Common types of LOS include:

  • Institutional letters demonstrate interest in and support of the project. These letters can be from a school, department, division, and any affiliated centers or institutes. The signer should sign on behalf of the institution and have the authority and position to do so.
  • CTSA letters are written for projects that involve CTSA interests, resources and/or researchers. They describe the translational nature of the project and should be used if a project leverages resources and/or infrastructure from the site’s CTSA. Request a UCLA CTSI LOS.
  • Letters from consultants are required for anyone being paid as a consultant on the project’s budget. These letters must detail the proposed amount of effort, the cost, and the scope of work and services being provided.
  • Collaborators typically write letters of support when they are performing significant work for the project but are not key personnel.
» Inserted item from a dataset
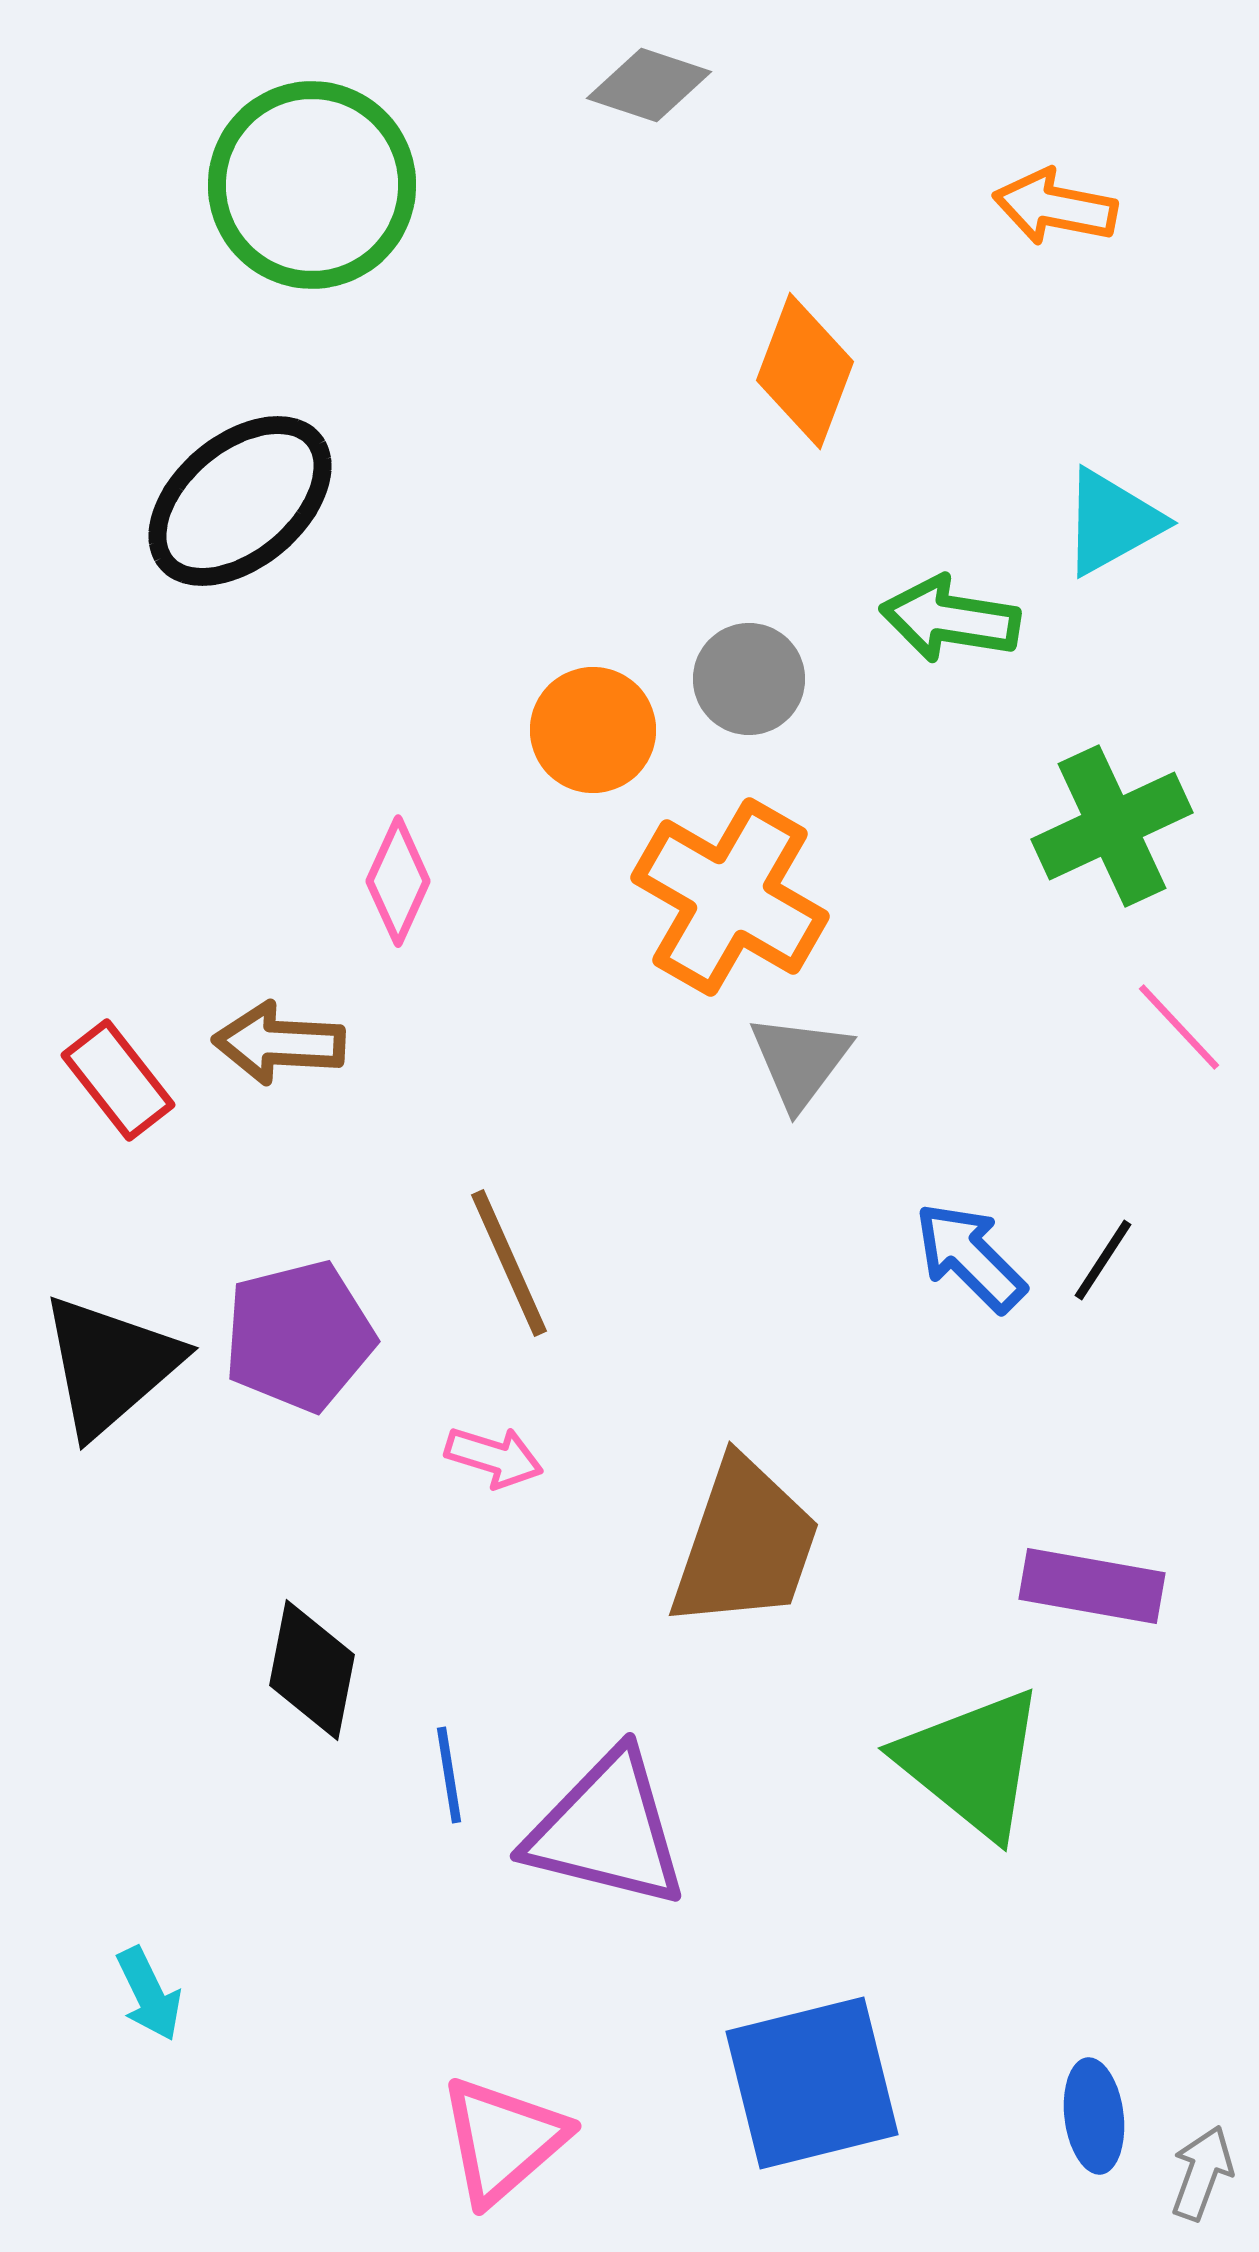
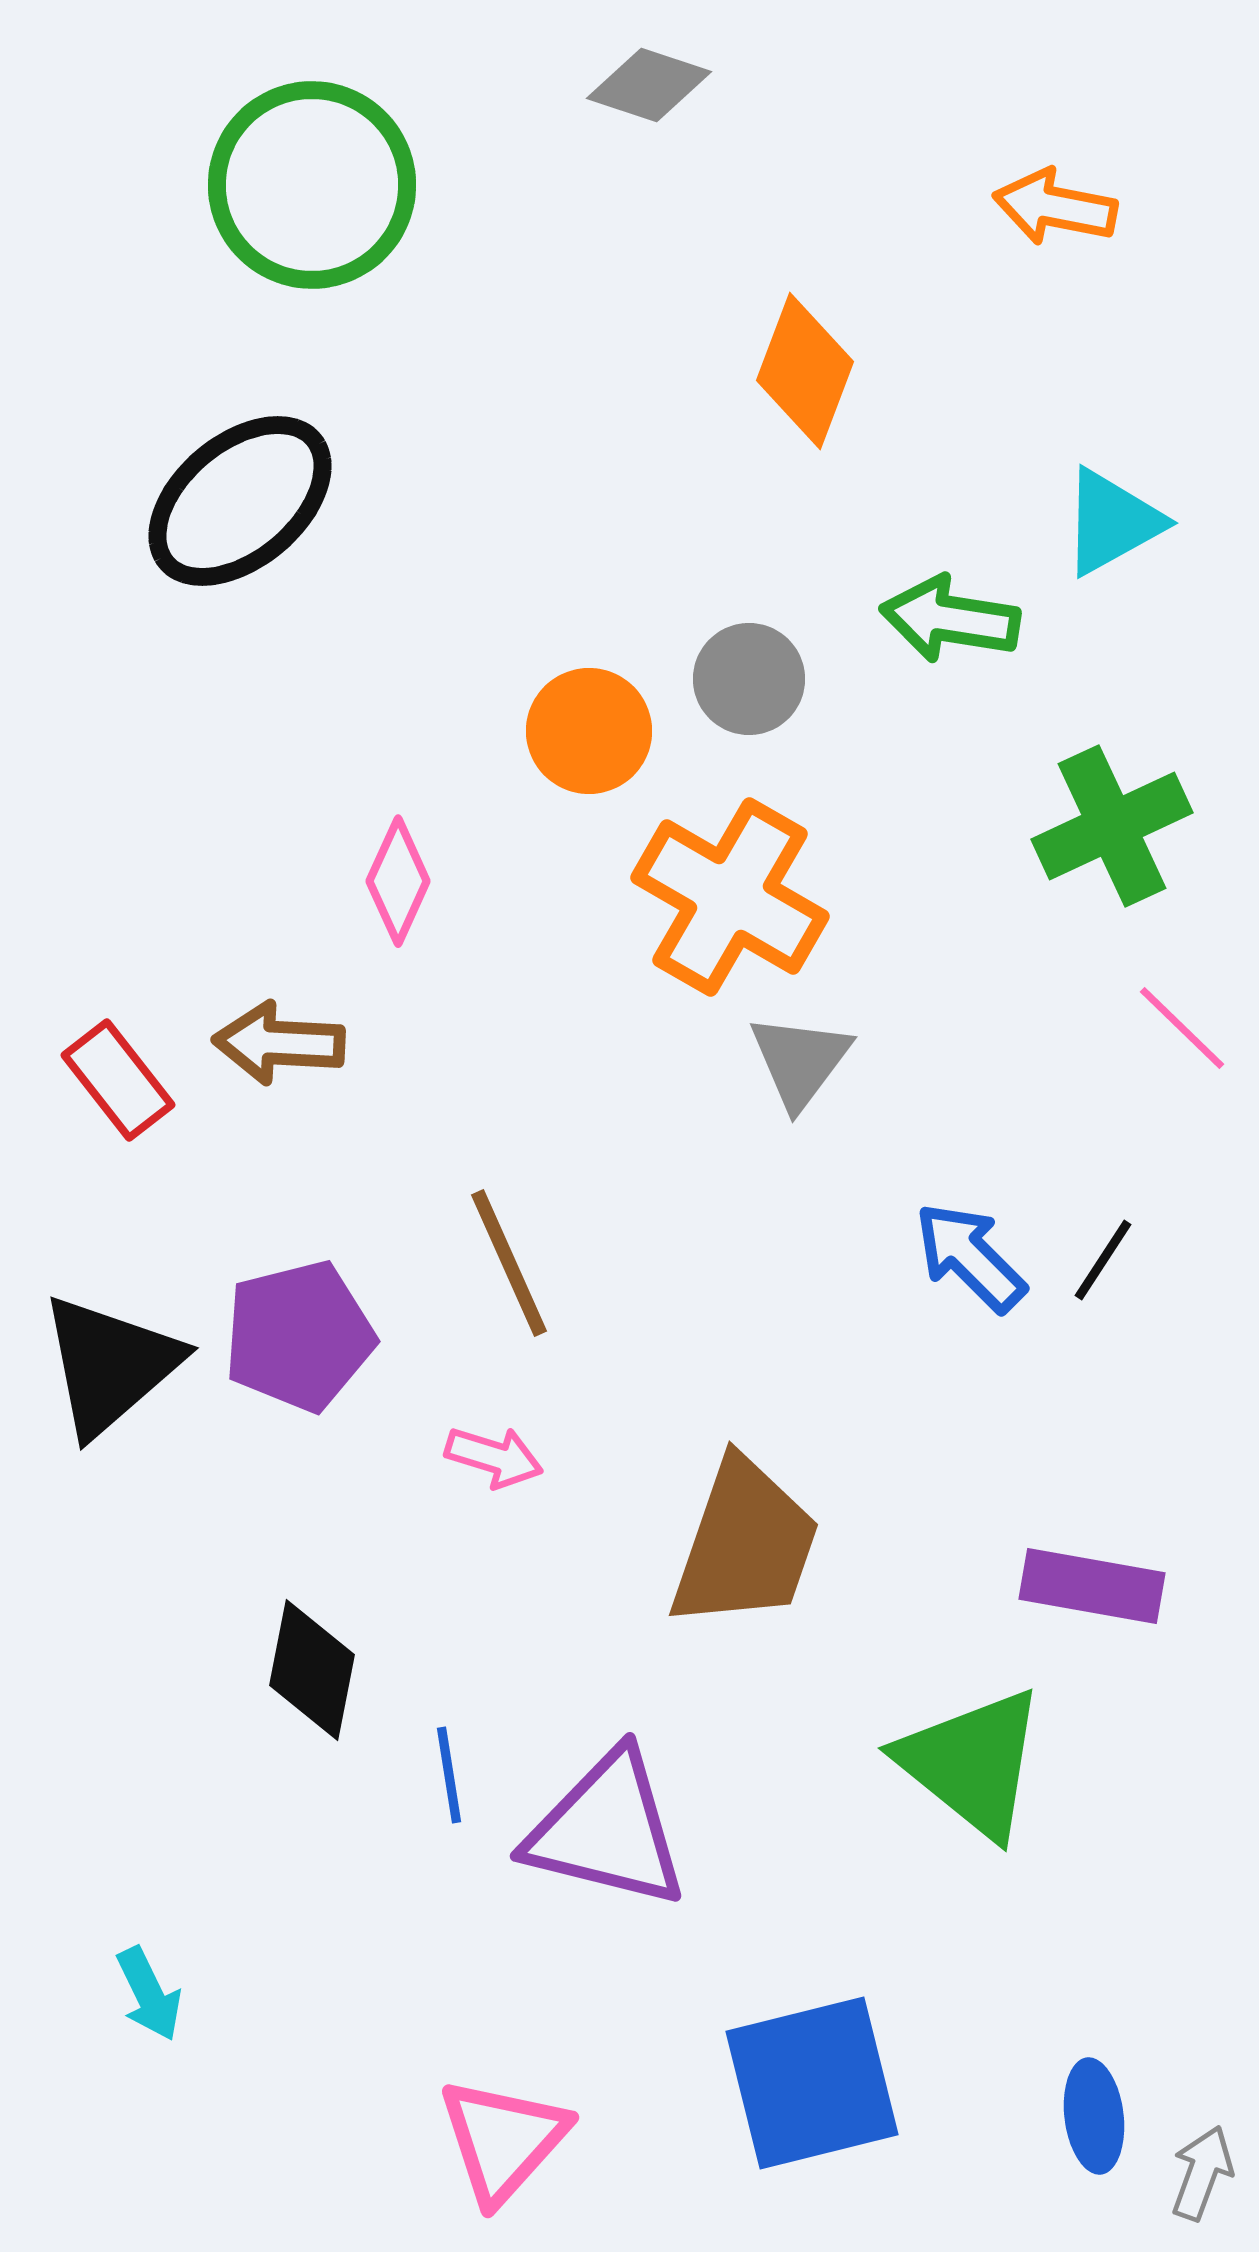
orange circle: moved 4 px left, 1 px down
pink line: moved 3 px right, 1 px down; rotated 3 degrees counterclockwise
pink triangle: rotated 7 degrees counterclockwise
These letters should describe the collaborator’s expertise and appropriateness for the project.
  • Departmental letters will come from the principal investigators’ department heads and describe how the project’s goals align with the department’s mission. These letters should be signed on behalf of the department.
    • ESIs: Letters for early stage investigators must include a description of departmental support for the ESI, including protected time for research, access to resources, and other means of assistance.
  • Letters of support from advisory boards are used to describe the appropriateness of a board member for a proposed role on the project. They emphasize the board member’s relationship to the principal investigator and project, and they usually include a specific commitment of time/travel. Check the FOA to ensure that advisory board members can be named during the application phase.
  • Community support letters are appropriate for projects with community components or external partnerships with non-traditional research institutions. These letters demonstrate community interest and support.
  • Letters from patient advocates are used when patients are involved in the research strategy. They often include a personal narrative, describe an interest in the project, and detail a commitment of time and travel.
  • When a project includes subaward sites, participants from these sites may provide letters of support that indicate their interest in the project and support for work performed at their institutions. In these letters, it’s important to clarify the role of the signer and his/her relationship to the site lead, as well as any resource commitments being made. These letters can also serve as departmental or institutional letters of support; however, they are typically not signed by key personnel at the site but rather by someone who has the authority to sign on behalf of the institution or department.
    • For international subaward sites, per the September 2023 NIH Final Updated Policy Guidance for Subaward/Consortium Written Agreements, NOT-OD-23-182, NIH expects letters of support from international subrecipient PIs to acknowledge the awareness of, and agreement to comply with, new requirements. The NIH recommends the following language be included in foreign subrecipient letters of support:

      "I agree to provide UCLA access to copies of all lab notebooks, all data, and all documentation that supports the research outcomes as described in the progress report, with a frequency of no less than once per year, in alignment with the timing requirements for Research Performance Progress Report submission. I will work with the UCLA PI before commencing work on the project, to agree to details of how information will be shared, including format, access and frequency."

All letters of support should be combined into a single PDF before uploading to an application. Always check the funding opportunity for additional requirements. Consider creating a table of contents if there are a substantial amount of letters to include. Typically, if applicants are applying for multi-component projects (e.g., U54s, P01s), LOS can be uploaded together in the Overall component OR individually into each component to which the LOS belongs (or both).

Page Limit: None, but individual letters should typically not be longer than 1.5 pages each.